## PROMPT
Since the pictures are not wanted, retype the listing below exactly and without them.

## SUPPLIED RECORDS

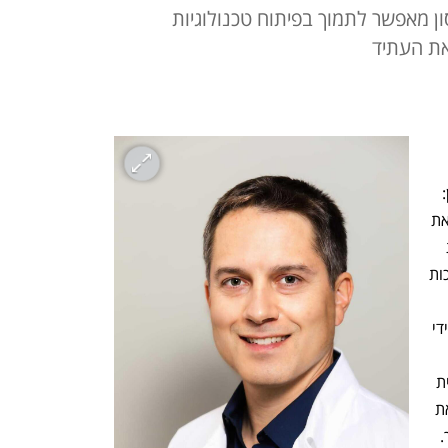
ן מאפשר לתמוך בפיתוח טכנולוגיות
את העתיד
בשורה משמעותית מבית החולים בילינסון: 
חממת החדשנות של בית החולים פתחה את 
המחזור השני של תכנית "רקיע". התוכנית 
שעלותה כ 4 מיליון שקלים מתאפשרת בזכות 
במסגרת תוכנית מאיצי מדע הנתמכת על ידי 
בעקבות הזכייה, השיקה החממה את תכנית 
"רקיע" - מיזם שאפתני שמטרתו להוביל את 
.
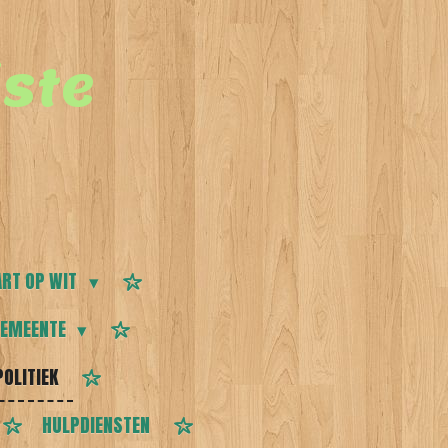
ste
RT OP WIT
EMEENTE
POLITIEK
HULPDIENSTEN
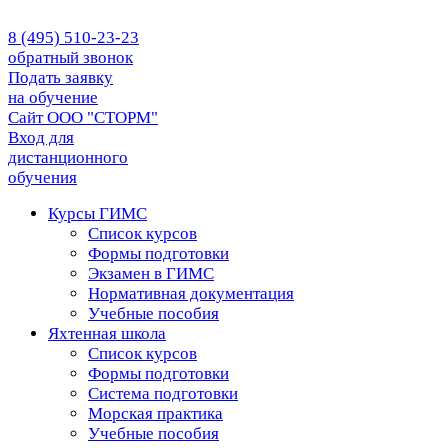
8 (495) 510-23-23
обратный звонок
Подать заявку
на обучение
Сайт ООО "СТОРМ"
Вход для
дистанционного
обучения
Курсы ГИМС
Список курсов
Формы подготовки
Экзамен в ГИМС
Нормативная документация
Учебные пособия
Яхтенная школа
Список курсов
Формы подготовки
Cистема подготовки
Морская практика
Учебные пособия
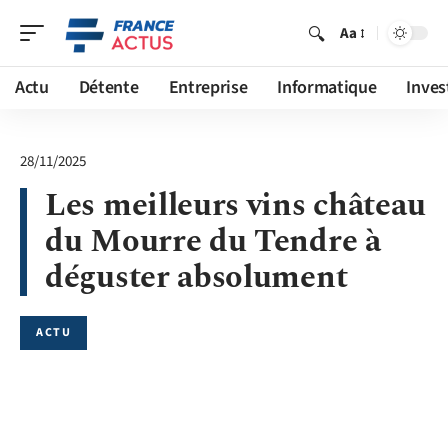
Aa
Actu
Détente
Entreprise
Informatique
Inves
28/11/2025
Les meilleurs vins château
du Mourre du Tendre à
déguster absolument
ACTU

## RESULT
ן מאפשר לתמוך בפיתוח טכנולוגיות
את העתיד
בשורה משמעותית מבית החולים בילינסון: 
חממת החדשנות של בית החולים פתחה את 
המחזור השני של תכנית "רקיע". התוכנית 
שעלותה כ 4 מיליון שקלים מתאפשרת בזכות 
במסגרת תוכנית מאיצי מדע הנתמכת על ידי 
בעקבות הזכייה, השיקה החממה את תכנית 
"רקיע" - מיזם שאפתני שמטרתו להוביל את 
.
ste
RT OP WIT
EMEENTE
POLITIEK
HULPDIENSTEN
8 (495) 510-23-23
обратный звонок
Подать заявку
на обучение
Сайт ООО "СТОРМ"
Вход для
дистанционного
обучения
Курсы ГИМС
Список курсов
Формы подготовки
Экзамен в ГИМС
Нормативная документация
Учебные пособия
Яхтенная школа
Список курсов
Формы подготовки
Cистема подготовки
Морская практика
Учебные пособия
Aa
Actu
Détente
Entreprise
Informatique
Inves
28/11/2025
Les meilleurs vins château
du Mourre du Tendre à
déguster absolument
ACTU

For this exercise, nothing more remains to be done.